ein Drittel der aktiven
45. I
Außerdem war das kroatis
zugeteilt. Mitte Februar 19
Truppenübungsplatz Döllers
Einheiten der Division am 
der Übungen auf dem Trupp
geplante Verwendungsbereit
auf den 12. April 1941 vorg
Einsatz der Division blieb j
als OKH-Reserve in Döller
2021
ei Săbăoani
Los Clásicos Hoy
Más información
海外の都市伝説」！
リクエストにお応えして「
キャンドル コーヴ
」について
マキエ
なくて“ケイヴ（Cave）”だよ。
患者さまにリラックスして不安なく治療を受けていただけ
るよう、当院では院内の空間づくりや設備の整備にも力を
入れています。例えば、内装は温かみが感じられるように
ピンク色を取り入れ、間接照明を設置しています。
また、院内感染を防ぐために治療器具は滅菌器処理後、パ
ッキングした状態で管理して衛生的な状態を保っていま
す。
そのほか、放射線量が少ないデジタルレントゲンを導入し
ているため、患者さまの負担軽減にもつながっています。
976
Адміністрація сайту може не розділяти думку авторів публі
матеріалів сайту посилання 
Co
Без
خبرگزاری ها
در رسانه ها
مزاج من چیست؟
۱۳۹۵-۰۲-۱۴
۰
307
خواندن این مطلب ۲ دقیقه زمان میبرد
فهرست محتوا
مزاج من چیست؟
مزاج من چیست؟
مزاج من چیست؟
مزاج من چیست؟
□ □ □ □ □ □ □
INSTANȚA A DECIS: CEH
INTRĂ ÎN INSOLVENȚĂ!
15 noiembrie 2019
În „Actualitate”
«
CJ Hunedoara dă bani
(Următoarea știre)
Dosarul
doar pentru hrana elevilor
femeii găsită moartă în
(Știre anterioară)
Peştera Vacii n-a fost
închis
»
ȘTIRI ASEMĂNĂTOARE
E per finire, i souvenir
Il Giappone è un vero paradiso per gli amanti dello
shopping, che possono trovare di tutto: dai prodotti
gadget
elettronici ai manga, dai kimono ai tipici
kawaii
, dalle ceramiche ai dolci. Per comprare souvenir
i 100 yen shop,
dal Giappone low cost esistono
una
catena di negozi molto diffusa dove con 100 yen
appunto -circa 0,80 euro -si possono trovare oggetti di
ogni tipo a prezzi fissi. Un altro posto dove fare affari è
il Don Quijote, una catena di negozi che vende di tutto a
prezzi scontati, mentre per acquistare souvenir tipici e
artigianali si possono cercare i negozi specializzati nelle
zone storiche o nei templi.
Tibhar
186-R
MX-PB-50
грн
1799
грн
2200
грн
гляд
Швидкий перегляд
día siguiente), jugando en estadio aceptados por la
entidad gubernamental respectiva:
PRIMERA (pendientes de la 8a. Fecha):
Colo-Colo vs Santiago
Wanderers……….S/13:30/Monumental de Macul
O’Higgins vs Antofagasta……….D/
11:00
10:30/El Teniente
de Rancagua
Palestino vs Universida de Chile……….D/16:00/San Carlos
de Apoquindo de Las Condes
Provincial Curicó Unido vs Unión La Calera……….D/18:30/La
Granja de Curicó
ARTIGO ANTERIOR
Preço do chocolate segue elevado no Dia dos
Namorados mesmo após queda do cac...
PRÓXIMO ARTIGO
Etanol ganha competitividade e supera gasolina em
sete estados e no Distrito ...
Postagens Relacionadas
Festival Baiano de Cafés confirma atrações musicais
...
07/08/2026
□ □ □ □ □ □ □
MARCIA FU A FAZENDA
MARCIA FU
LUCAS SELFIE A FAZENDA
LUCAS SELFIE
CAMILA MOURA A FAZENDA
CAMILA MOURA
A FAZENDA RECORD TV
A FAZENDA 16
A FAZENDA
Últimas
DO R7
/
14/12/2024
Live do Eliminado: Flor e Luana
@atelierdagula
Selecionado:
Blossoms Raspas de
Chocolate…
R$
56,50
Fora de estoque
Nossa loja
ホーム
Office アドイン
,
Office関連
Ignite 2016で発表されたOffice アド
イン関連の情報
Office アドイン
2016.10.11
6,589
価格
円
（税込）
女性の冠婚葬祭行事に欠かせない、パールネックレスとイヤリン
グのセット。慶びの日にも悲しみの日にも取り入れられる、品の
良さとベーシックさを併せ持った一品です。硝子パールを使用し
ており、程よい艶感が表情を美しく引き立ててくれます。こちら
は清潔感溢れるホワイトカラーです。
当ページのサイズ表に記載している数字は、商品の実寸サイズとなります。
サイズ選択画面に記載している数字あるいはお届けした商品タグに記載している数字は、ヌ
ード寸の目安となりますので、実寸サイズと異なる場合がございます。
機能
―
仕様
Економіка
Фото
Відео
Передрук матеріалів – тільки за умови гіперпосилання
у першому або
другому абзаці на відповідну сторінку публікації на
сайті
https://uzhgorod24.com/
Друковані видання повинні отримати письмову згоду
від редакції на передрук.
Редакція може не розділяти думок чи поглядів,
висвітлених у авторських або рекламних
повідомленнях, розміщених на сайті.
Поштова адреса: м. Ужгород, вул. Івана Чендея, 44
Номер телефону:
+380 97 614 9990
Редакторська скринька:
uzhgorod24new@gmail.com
□ □ □ □ □ □ □
* EXERCISE PROMPT *
Return, from the material above, each line holding the string "dove".

* RESULT FOR THIS EXERCISE *
catena di negozi molto diffusa dove con 100 yen
ogni tipo a prezzi fissi. Un altro posto dove fare affari è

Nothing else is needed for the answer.